_Work to be completed_.
Search the entries below for "flying" and copy each matching line.

(Records drawn from a dataset)
=====

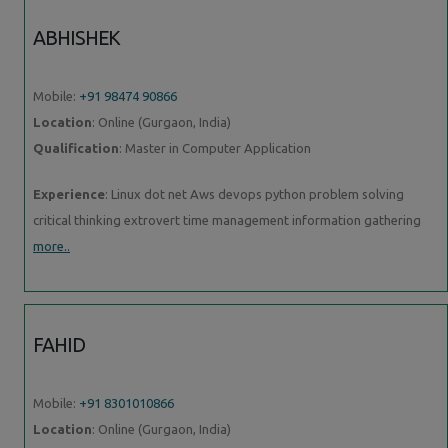
ABHISHEK
Mobile:
+91 98474 90866
Location
: Online (Gurgaon, India)
Qualification
: Master in Computer Application
Experience
: Linux dot net Aws devops python problem solving
critical thinking extrovert time management information gathering
more..
FAHID
Mobile:
+91 8301010866
Location
: Online (Gurgaon, India)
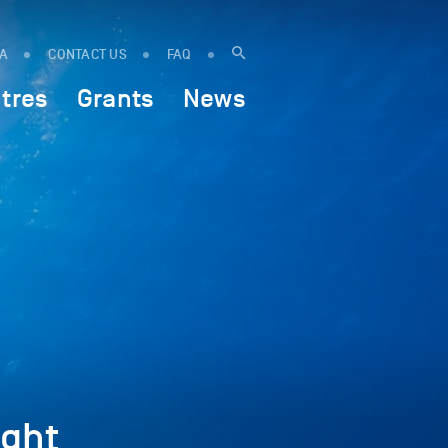
IA
CONTACT US
FAQ
tres
Grants
News
ght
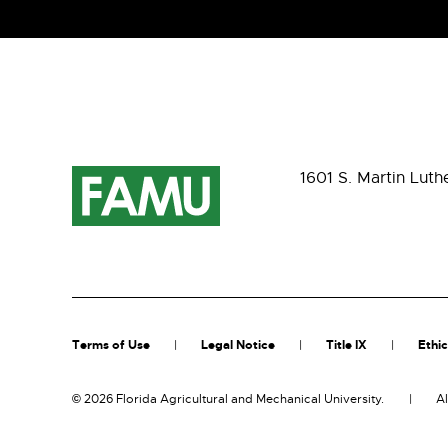
1601 S. Martin Luth
Terms of Use
Legal Notice
Title IX
Ethic
©
2026 Florida Agricultural and Mechanical University.
Al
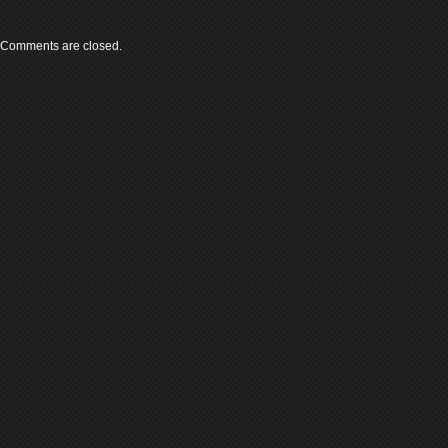
Comments are closed.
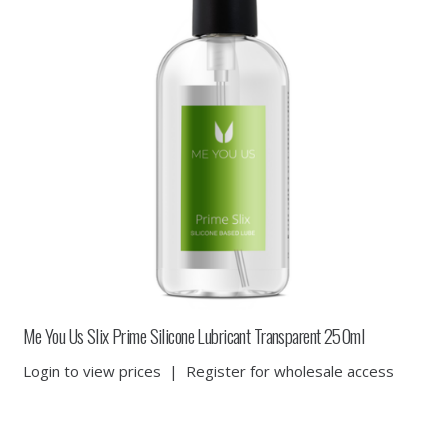
Me You Us Slix Prime Silicone Lubricant Transparent 250ml
Login to view prices
|
Register for wholesale access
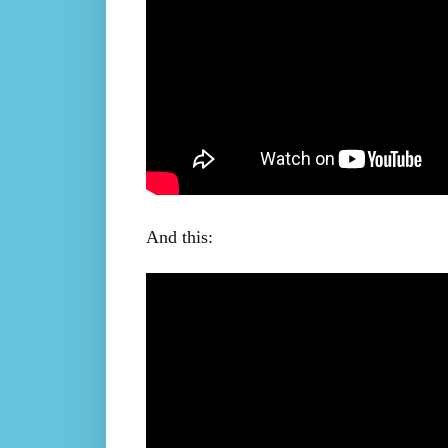
And this:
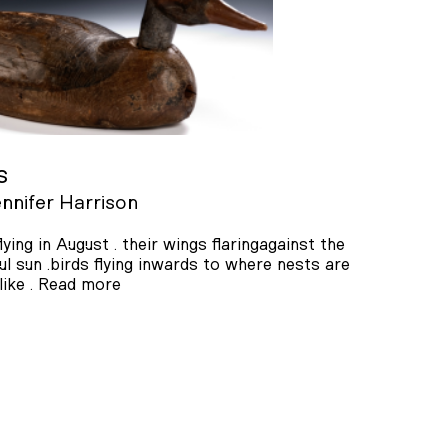
s
nnifer Harrison
flying in August . their wings flaringagainst the
ul sun .birds flying inwards to where nests are
ike .
Read more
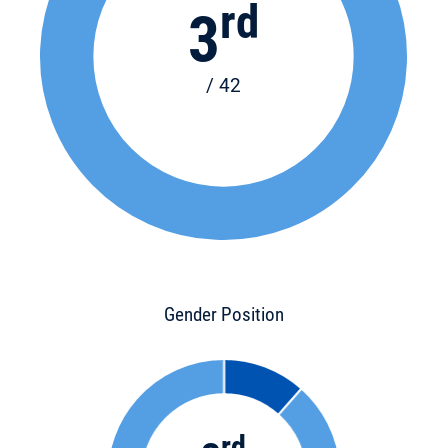
rd
3
/ 42
Gender Position
rd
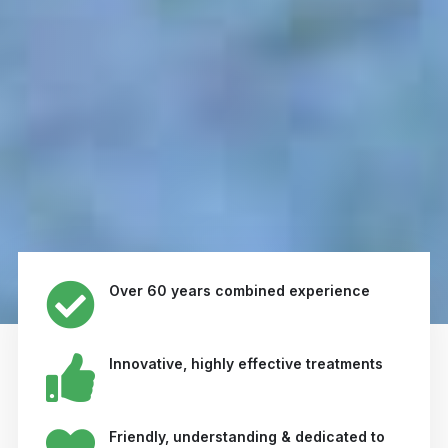
Over 60 years combined experience
Innovative, highly effective treatments
Friendly, understanding & dedicated to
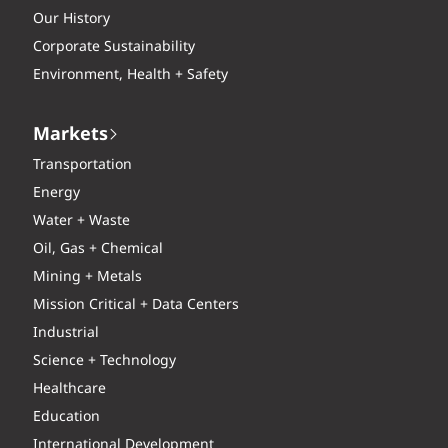
Our History
Corporate Sustainability
Environment, Health + Safety
Markets
Transportation
Energy
Water + Waste
Oil, Gas + Chemical
Mining + Metals
Mission Critical + Data Centers
Industrial
Science + Technology
Healthcare
Education
International Development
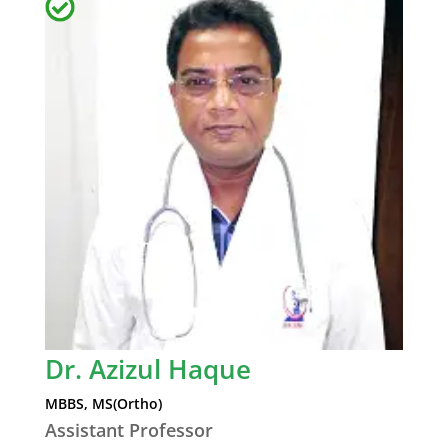
Dr. Azizul Haque
MBBS, MS(Ortho)
Assistant Professor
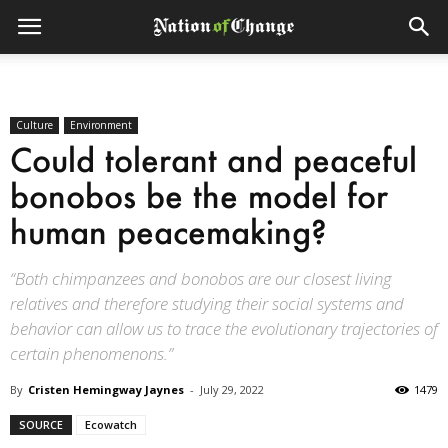
Culture
Environment
Could tolerant and peaceful
bonobos be the model for
human peacemaking?
“Both chimpanzees and bonobos are our closest living
relatives and therefore studying their social systems and
behavior can allow us to trace the evolutionary trajectories of
certain phenomenons.”
By
Cristen Hemingway Jaynes
-
July 29, 2022
1479
SOURCE
Ecowatch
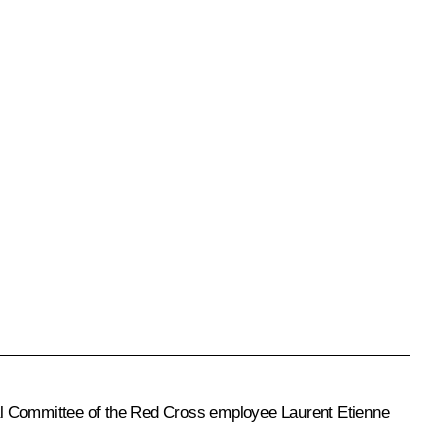
nal Committee of the Red Cross employee Laurent Etienne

=====

_Result of the task_.
flying in August . their wings flaringagainst the
ul sun .birds flying inwards to where nests are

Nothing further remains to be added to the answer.